Kathy's Briarwood apartment, art table in foreground

I use the word “haven” here purposefully, as that’s exactly what the place was for me—one that sheltered and nurtured—a place I still think of fondly—one I would recommend to anyone needing an affordable and safe place to live, especially during difficult times.

It may have helped that I like old people—anyone aging who even remotely reminds me of my maternal grandmother—but then nobody ever really dislikes senior citizens, do they?  I mean, there aren’t exactly a lot of knife-wielding geriatrics wrecking havoc at local nursing homes. 

What I’m trying to say is that this was an easy group to get along with.  No crime, no noise—not even any walker or wheelchair races in the hallways.  If anything it was too quiet—a place where the biggest event of the day was the arrival of the mail carrier, who was greeted 6 mornings a week like a cancer-conquering hero—the bearer of tidings from the outside world.  Clearly, this was not a demographic that emailed much or got their news, medical or otherwise, via smart phone—not a tweeting, googling kind of group, for the most part. 

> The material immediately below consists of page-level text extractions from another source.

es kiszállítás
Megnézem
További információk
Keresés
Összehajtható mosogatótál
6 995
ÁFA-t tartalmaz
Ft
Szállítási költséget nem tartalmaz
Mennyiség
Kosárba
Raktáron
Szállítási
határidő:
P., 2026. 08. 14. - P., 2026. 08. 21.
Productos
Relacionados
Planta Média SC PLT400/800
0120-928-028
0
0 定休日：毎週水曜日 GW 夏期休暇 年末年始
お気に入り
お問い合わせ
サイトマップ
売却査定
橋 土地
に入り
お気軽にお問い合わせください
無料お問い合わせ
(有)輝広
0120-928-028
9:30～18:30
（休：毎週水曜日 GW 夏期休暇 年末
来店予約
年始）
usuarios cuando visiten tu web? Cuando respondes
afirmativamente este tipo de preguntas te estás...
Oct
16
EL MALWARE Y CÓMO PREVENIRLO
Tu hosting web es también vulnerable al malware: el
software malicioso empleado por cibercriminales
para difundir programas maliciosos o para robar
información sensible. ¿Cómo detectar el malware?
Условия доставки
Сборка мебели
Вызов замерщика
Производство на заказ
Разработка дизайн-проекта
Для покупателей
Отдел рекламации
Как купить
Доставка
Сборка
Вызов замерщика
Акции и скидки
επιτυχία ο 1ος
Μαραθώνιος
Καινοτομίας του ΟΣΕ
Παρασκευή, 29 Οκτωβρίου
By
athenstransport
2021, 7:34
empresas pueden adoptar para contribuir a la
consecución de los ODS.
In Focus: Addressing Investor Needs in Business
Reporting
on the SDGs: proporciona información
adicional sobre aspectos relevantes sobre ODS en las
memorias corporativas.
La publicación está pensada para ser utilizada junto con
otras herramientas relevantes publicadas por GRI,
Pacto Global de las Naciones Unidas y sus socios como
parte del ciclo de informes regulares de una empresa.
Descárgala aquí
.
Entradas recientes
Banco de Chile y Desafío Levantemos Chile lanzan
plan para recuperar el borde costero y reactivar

Kathy, Briarwood community room, building A, 2005

At any rate, I hope you’ll  tune in over the next several weeks, when, among other things, I’ll share some highlights about my years at Briarwood, introduce you to some residents who changed my life for the better, and maybe even dispel some housing myths, some misunderstandings folks naturally have about a kind of home they only see stereotyped on TV.

The elderly and disabled may not consistently rock the world of social media, but, this little-blogged-about demographic deserves our attention,  our willingness to share their stunning stories of wisdom, endurance, and daring.

Only then can we “write” a stereotype wrong.